The evidence session by Sir Chris, who became one of the most recognisable figures in the country during the pandemic, is expected to last for the whole of Tuesday and could even extend into Wednesday.

His appearance comes a day after former chief scientific adviser Sir Patrick Vallance, a close colleague who frequently appeared alongside him at coronavirus-era press conferences, offered his insights into former prime minister Boris Johnson and ministers’ handling of the pandemic.

Chancellor Rishi Sunak visits Scotland
Then-chancellor Rishi Sunak launched Eat Out To Help Out in August 2020 (PA)

Diary entries by Sir Patrick have so far offered extraordinary insights into his view of Mr Johnson, Rishi Sunak and the decisions taken by politicians as the crisis unfolded.

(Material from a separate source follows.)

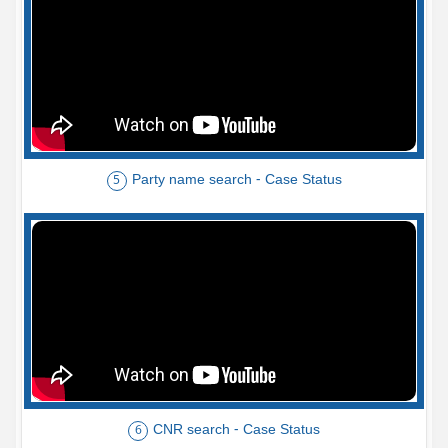
Party name search - Case Status
5
CNR search - Case Status
6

Lady Hallett’s inquiry heard on Monday that Mr Johnson was “bamboozled” by the graphs and data presented to him during the pandemic and was sometimes a “broken” man.

The inquiry heard how Mr Johnson sometimes struggled to retain scientific information, was “clutching at straws” and at one point queried whether Covid was spreading “because of the great libertarian nation we are”.

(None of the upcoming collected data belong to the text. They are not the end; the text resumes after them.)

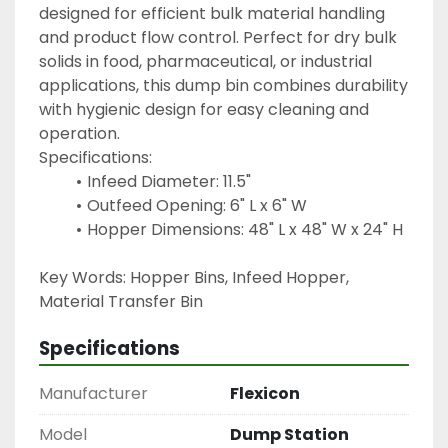
designed for efficient bulk material handling 
and product flow control. Perfect for dry bulk 
solids in food, pharmaceutical, or industrial 
applications, this dump bin combines durability 
with hygienic design for easy cleaning and 
operation.
Specifications:
Infeed Diameter: 11.5"
Outfeed Opening: 6" L x 6" W
Hopper Dimensions: 48" L x 48" W x 24" H
Key Words: Hopper Bins, Infeed Hopper, 
Material Transfer Bin 
Specifications
Manufacturer
Flexicon
Model
Dump Station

Sir Patrick’s diaries also suggested that Mr Sunak, then chancellor, thought it was “okay” to “just let people die”.

Sir Chris Whitty, Sir Patrick Vallance and then prime minister Boris Johnson leaving 10 Downing Street, London, ahead of a Covid-19 media briefing (Dan Kitwood/PA)

Laura Trott, the Chief Secretary to the Treasury, did not deny that Mr Sunak had made such remarks as she said it was up to the inquiry to establish that.

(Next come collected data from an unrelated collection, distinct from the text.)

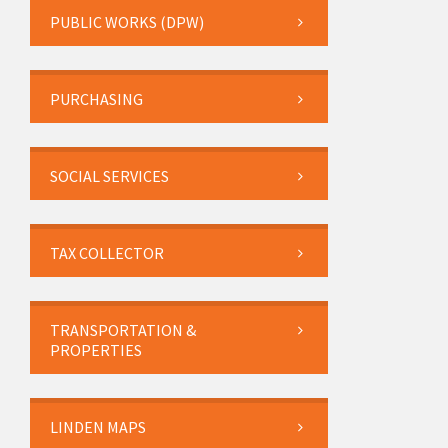
PUBLIC WORKS (DPW)
PURCHASING
SOCIAL SERVICES
TAX COLLECTOR
TRANSPORTATION &
PROPERTIES
LINDEN MAPS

It “will be for him to talk about these individual things” when he appears before the inquiry, she said on Tuesday.

Pointing to the “vital” furlough scheme, Ms Trott said Mr Sunak “provided a great amount of leadership” during the pandemic.

She also declined to comment on whether Mr Sunak’s Eat Out To Help Out scheme was a good idea.

“That’s exactly what we’ve got the independent inquiry to look at,” the Cabinet minister said.

The initiative, launched in August 2020 to kickstart restaurants and eateries post-lockdown, faced criticism again on Monday.

The inquiry has already heard that Sir Chris privately referred to it as “eat out to help out the virus”, and he is likely to face questions about the initiative later.

His former deputy, Sir Jonathan Van-Tam, will give evidence later in the week.